Usłyszałam po kolei niechętne jęki drużyny. Kiedy wszyscy wyszli, ja postanowiłam się czym prędzej ewakuować. Nie chciałam mieć do czynienia z humorkiem Sasuke. Chyba sam nie był zadowolony, iż Madara zakazał mordować mu moich przyjaciół. Dla mnie była to informacja pełna plusów, dla niego składała się ona wyłącznie z minusów.  Może było to dziwne i nie zrozumiane, jednak, gdy na sekundę zwrócił swoją uwagę ku mnie posłałam mu serdeczny uśmiech.

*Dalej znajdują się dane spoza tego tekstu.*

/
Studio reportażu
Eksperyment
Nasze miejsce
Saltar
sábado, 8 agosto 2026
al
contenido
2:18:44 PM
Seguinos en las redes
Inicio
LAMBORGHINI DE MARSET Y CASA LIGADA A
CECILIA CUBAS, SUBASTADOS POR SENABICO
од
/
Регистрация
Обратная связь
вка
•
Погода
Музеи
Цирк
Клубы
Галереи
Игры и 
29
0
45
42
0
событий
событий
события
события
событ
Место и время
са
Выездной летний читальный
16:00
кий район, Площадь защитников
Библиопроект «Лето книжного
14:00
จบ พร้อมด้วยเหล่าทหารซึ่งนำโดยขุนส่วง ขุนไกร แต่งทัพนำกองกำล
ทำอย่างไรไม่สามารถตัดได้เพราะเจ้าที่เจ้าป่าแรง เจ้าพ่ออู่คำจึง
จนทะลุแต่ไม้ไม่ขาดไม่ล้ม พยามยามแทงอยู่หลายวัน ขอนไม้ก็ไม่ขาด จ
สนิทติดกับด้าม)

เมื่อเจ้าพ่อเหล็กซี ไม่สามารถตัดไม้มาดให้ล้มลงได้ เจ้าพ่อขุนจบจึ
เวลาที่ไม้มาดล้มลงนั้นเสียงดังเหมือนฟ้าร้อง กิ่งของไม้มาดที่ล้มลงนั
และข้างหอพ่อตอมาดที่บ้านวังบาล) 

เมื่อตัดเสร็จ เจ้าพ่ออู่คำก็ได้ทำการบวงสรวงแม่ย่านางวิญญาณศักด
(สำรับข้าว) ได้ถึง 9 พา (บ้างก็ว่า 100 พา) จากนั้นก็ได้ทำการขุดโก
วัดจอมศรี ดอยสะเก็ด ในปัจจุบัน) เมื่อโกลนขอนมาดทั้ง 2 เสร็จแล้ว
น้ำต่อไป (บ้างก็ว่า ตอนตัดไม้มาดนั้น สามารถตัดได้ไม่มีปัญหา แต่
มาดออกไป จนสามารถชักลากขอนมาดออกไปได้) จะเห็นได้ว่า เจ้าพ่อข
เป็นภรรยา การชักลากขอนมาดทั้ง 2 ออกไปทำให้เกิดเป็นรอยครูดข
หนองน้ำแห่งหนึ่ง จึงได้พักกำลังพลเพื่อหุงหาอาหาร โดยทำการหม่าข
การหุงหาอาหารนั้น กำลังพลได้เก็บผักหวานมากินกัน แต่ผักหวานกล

 - Nie wiem co się z tobą dzieje, ale głowa do góry, na pewno wszystko się ułoży - szepnęłam.
 - Próbujesz wczuć się w role pocieszyciela? - zakpił wstając z miejsca, a następnie podchodząc bliżej. To nie był dobry znak. Byłam pewna, że za chwilę zacznie te swoje podejrzane gierki.
 - Jestem w tym tak samo dobra jak ty - powiedziałam udając idealnie jego ton głosu. Uśmiechnął się.
 - Czyli wychodzi na to, że oboje jesteśmy w tym beznadziejni - mruknął podchodząc jeszcze bliżej. Znowu znajdował się jedynie kilka milimetrów ode mnie. Odruchowo odsunęłam się, ale on chwycił mnie za oba nadgarstki.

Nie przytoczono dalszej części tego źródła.